Les légendes de toutes ces nations ont une seule source commune [.] Et quelle est cette source ? Les mots et les phrases usités par les anciennes tribus […] (MALLARME, Les dieux antiques).

Se souvient-on du temps où la voix des poètes se gonflait des visions de la vérité ? Ils n’étaient pas ce genre de ploucs qui passent leurs après-midis, une fois expédiées les besognes alimentaires, à travailler leurs vers ou commenter leurs camarades – mais pour quoi faire ? Nous ne voulons pas savoir – c’étaient des prêtres. Ils ne nous ont laissé que quelques parchemins de notes, des rouleaux griffonnés (à peine des livres, plutôt des modes d’emplois ou des listes de courses), qui nous font la mémoire de ces cultes sacrés dont ils étaient, ivres et enthousiastes, les metteurs en scène. Ces livres (cette mémoire morte des chants pliée dans l’écriture, essorée de la fête, de la musique et des gestes rituels qui lui donnaient un sens) ont traversé les siècles. Ils nous présentent les aventures d’une poignée de héros, en prise avec ces dieux dont les noms font sourire et qui n’excitent plus aucun visage (nous essayons vainement – allez) – textes troués, archivant de vagues prières, muets tant nous manque ce monde où la voix s’échappait des signes. Le temps l’a emporté – bah ! Nous n’y comprenons rien.

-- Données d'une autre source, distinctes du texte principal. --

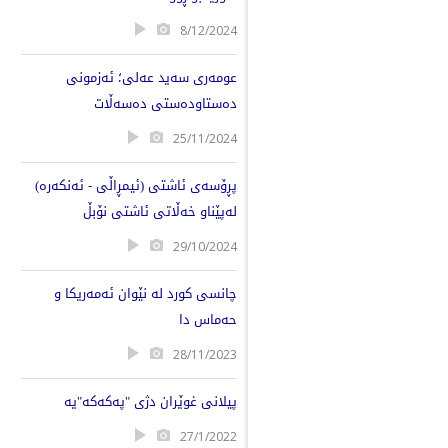
8/12/2024
عومەرى سەید عەلى؛ ئەزمونى
دەستاودەستى دەسەڵات
25/11/2024
پڕۆسەی ئاشتی (ئیمڕاڵی - ئەنكەرە)
لەپێناو خەڵاتی ئاشتی نۆبڵ
29/10/2024
چانسی كورد لە نێوان ئەمەریكا و
حەماس دا
28/11/2023
پيلانى غوێران دژى "پەكەكە"يە
27/1/2022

Gutenberg eut la peau des trouvères, les romans firent la nique aux épopées. Voilà ce n’était plus d’immémoriales légendes, mais simplement untel, Jean-Jacques ou Madame de – l’un de ces plumitifs qui vendait son récit – et non plus pour son peuple, dans les voies balisées du culte – mais pour le lecteur lambda, en prise avec l’ennui, pour sa consommation, personnelle comme on dit, vers septembre. Entre ses mains, le livre n’était pas qu’une modeste trace, singeant maladroitement des événements qui eux, vécus en groupe dans la transe des fêtes, s’étaient chargés d’un sens infiniment sacré, oh non – tout était là, cette petite chose pour lui qui s’endormait sur son fauteuil, dans le texte. Encore fallait-il savoir lire, ne rien laisser butter contre les lignes noires, surtout ne pas y voir qu’un code, aussi obscur, inaccessible, que les marmonnements des maîtres de la vérité – chaque roman derrière sa matière, creusé dans sa matière, présentait une voix, repliée sur elle-même et dépliée par l’œil du bougre. On y délirait un monde clos, un double presque du réel : son narrateur prenait la posture de Dieu, ses personnages ressemblaient à nos personnes et ses intrigues à nos histoires – comme c’était familier, comme on s’y croyait, oh – et pourtant ! On n’y croyait pas. Bien sûr tout cela était faux – la fiction – c’était d’autant plus faux que c’était vraisemblable.

Comme l’effet clapet des tapettes à souris, le monde imaginaire qui se logeait derrière nos têtes s’est refermé d’un coup, sec sur le livre, lorsque nous découvrîmes que Dieu est mort – que nous n’étions plus, que nous n’avions jamais vécus que dans les mots – que la langue impuissante, prisonnière en son palais de dents, ne renvoyait à rien, ne représentait pas – une limace, oui, dans la bouche ! Et les romans soudain n’étaient plus vraisemblables : car notre vie, que l’on découvrait engluée dans les jeux de langage, n’avait plus rien à voir avec ces expériences que la littérature feignait – nous n’étions pas des personnages, nous n’avions pas d’histoires, de dieu. Ils se vendaient de mieux en mieux, pourtant : on invite le lecteur à ne penser à rien ! On le drogue ! Ainsi parlèrent nos écrivains sérieux. Il faut lui révéler la mystification – nous ne nous occuperons plus, héroïquement, que de la langue – cela est certain – ils la jetèrent sur le papier, la torturèrent pour qu’elle avoue son crime, s’ouvre le ventre, expie de les avoir dupés. La langue ! Le texte ! Il n’y a rien, derrière – s’époumonaient, formels, ces chevaliers de la grammaire – refusant de parler, sinon de leur parole. Lorsqu’ils parvinrent à la boucler dans l’exposition de son rien, plus inintelligible que celle des chamanes, les lecteurs reposèrent leurs livres sur les rayons des librairies. Eux qui rêvaient d’un monde !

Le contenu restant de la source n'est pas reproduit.